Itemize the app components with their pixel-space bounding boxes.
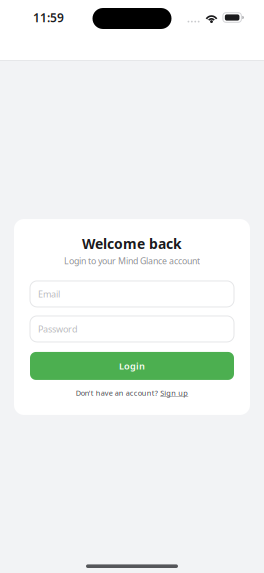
staticText: Email [38,288,60,300]
staticText: Login [119,360,145,372]
staticText: Login to your Mind Glance account [64,255,200,267]
button[interactable]: Login [30,352,234,380]
button[interactable]: Don't have an account? [76,387,188,399]
staticText: Sign up [160,388,188,398]
staticText: Password [38,323,78,335]
staticText: 11:59 [33,10,64,25]
staticText: Don't have an account? [76,388,158,398]
staticText: Welcome back [82,234,182,253]
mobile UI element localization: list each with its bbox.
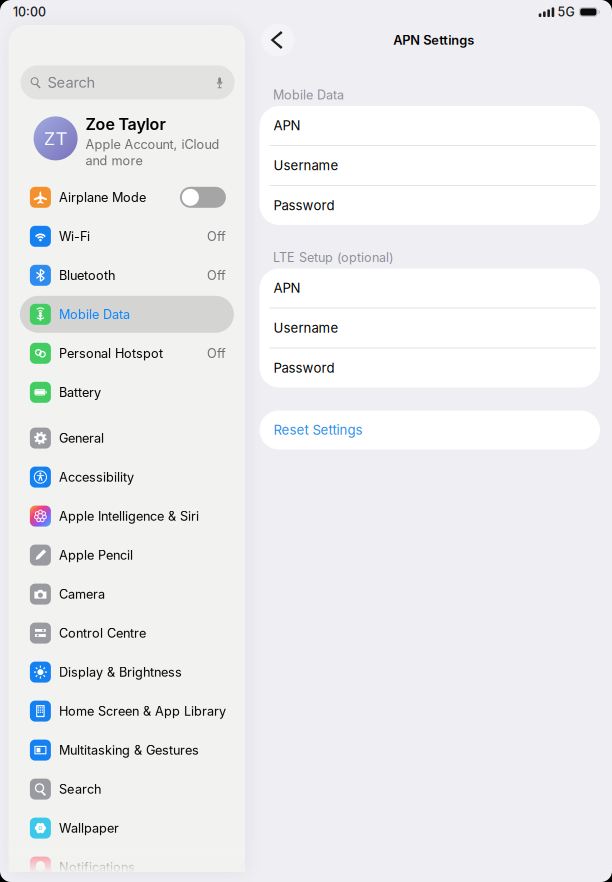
staticText: Off (207, 346, 226, 361)
button[interactable]: Airplane Mode (20, 179, 234, 216)
button[interactable]: General (20, 420, 234, 457)
staticText: Wallpaper (59, 820, 119, 836)
staticText: Display & Brightness (59, 664, 182, 680)
button[interactable]: Notifications (20, 849, 234, 882)
staticText: Zoe Taylor (86, 114, 166, 134)
button[interactable]: APN (260, 268, 600, 308)
staticText: Off (207, 229, 226, 244)
staticText: 5G (558, 4, 574, 20)
button[interactable]: APN (260, 106, 600, 145)
button[interactable]: Reset Settings (260, 410, 600, 450)
button[interactable]: Bluetooth (20, 257, 234, 294)
staticText: Reset Settings (274, 422, 362, 438)
button[interactable]: Username (260, 308, 600, 348)
staticText: Password (274, 198, 334, 214)
staticText: Multitasking & Gestures (59, 742, 199, 758)
staticText: Home Screen & App Library (59, 703, 226, 719)
button[interactable]: Camera (20, 576, 234, 613)
button[interactable]: Password (260, 348, 600, 388)
button[interactable]: Wallpaper (20, 810, 234, 847)
button[interactable]: Display & Brightness (20, 654, 234, 691)
staticText: APN (274, 118, 300, 134)
button[interactable]: Control Centre (20, 615, 234, 652)
button[interactable]: Personal Hotspot (20, 335, 234, 372)
staticText: Control Centre (59, 625, 146, 641)
button[interactable]: Home Screen & App Library (20, 693, 234, 730)
button[interactable]: Search (20, 771, 234, 808)
staticText: Airplane Mode (59, 190, 146, 205)
staticText: LTE Setup (optional) (273, 250, 394, 265)
staticText: and more (86, 153, 143, 168)
staticText: Username (274, 158, 338, 174)
staticText: APN Settings (393, 32, 474, 48)
staticText: Mobile Data (59, 307, 130, 322)
staticText: ZT (44, 127, 68, 150)
staticText: Bluetooth (59, 268, 115, 283)
button[interactable]: Mobile Data (20, 296, 234, 333)
staticText: APN (274, 280, 300, 296)
button[interactable]: ZT (9, 99, 245, 167)
button[interactable]: Back (262, 24, 294, 56)
staticText: Notifications (59, 859, 135, 875)
staticText: Apple Pencil (59, 547, 133, 563)
button[interactable]: Username (260, 146, 600, 185)
staticText: 10:00 (13, 4, 46, 20)
staticText: Battery (59, 385, 101, 400)
button[interactable]: Battery (20, 374, 234, 411)
staticText: Wi-Fi (59, 229, 90, 244)
button[interactable]: Password (260, 186, 600, 225)
staticText: General (59, 430, 104, 446)
staticText: Apple Intelligence & Siri (59, 508, 199, 524)
staticText: Search (48, 74, 96, 91)
button[interactable]: Wi-Fi (20, 218, 234, 255)
button[interactable]: Accessibility (20, 459, 234, 496)
button[interactable]: Multitasking & Gestures (20, 732, 234, 769)
staticText: Apple Account, iCloud (86, 137, 220, 152)
staticText: Search (59, 781, 101, 797)
staticText: Mobile Data (273, 87, 344, 102)
button[interactable]: Apple Intelligence & Siri (20, 498, 234, 535)
staticText: Password (274, 360, 334, 376)
staticText: Personal Hotspot (59, 346, 163, 361)
button[interactable]: Apple Pencil (20, 537, 234, 574)
staticText: Camera (59, 586, 105, 602)
staticText: Accessibility (59, 469, 134, 485)
staticText: Username (274, 320, 338, 336)
staticText: Off (207, 268, 226, 283)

•••

> ABOUT THIS TASK: Copy every line of the material above in which the word "Battery" appears.

> WORKED SOLUTION:
staticText: Battery (59, 385, 101, 400)
button[interactable]: Battery (20, 374, 234, 411)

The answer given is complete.